Exercise description:
Your job is to give again, exactly and with no additions, the lines in the records below from the one with "HTML is disabled" through the one with "guarantee that you will get quality boards", both included. Omit the pictures.

Supplied information:

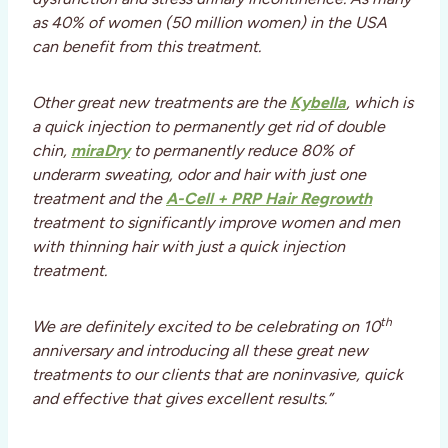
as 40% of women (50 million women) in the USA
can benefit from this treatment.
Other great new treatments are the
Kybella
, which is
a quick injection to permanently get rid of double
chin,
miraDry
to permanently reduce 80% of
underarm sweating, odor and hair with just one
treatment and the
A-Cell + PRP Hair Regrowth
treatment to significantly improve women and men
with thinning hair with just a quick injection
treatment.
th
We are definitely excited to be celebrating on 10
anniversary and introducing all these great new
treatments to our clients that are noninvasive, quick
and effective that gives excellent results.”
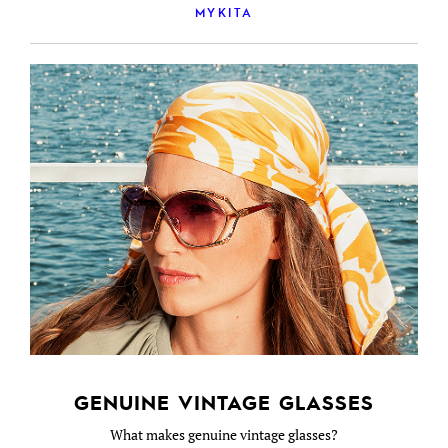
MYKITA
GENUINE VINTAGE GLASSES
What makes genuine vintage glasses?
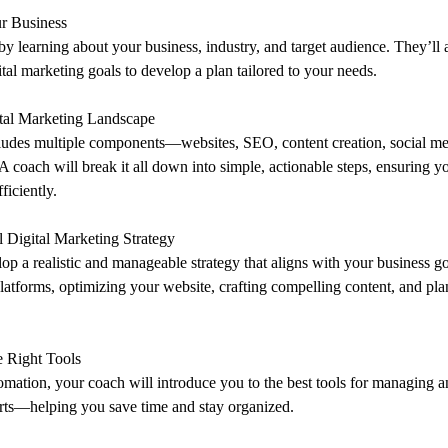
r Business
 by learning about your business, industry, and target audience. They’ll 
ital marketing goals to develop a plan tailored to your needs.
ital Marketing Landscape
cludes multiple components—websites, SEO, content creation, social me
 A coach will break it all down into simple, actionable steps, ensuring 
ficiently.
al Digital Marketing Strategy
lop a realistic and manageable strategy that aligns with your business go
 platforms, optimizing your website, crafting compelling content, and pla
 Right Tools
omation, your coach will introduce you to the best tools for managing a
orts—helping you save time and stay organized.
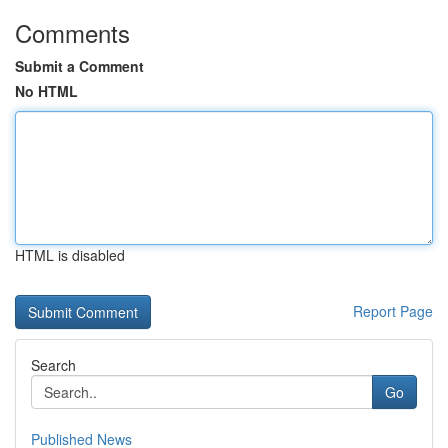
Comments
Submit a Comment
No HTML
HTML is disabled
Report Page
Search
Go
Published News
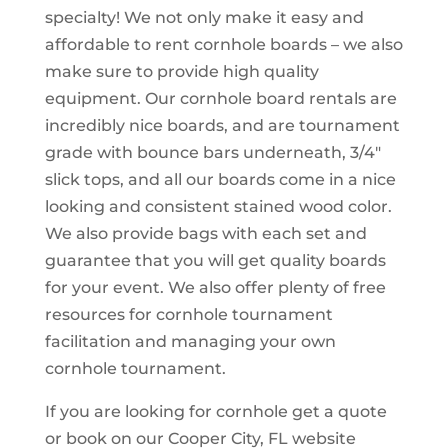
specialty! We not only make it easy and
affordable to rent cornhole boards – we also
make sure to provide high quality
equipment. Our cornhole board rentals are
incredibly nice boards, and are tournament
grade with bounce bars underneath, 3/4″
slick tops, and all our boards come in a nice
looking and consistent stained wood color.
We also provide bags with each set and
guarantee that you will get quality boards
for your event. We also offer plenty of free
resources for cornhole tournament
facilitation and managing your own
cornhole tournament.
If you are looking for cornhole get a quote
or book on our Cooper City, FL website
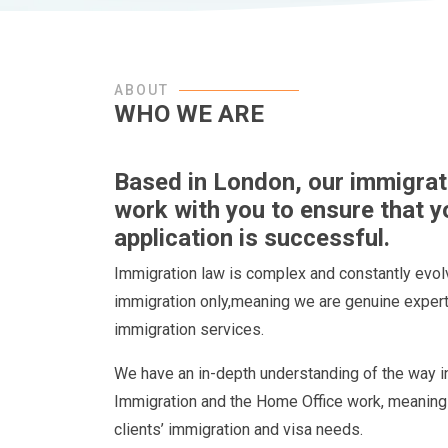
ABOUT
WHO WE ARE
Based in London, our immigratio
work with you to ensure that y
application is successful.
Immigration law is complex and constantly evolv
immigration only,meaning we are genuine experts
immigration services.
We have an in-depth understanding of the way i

Answer to the exercise:
HTML is disabled
Report Page
Search
Go
Published News
specialty! We not only make it easy and
affordable to rent cornhole boards – we also
make sure to provide high quality
equipment. Our cornhole board rentals are
incredibly nice boards, and are tournament
grade with bounce bars underneath, 3/4″
slick tops, and all our boards come in a nice
looking and consistent stained wood color.
We also provide bags with each set and
guarantee that you will get quality boards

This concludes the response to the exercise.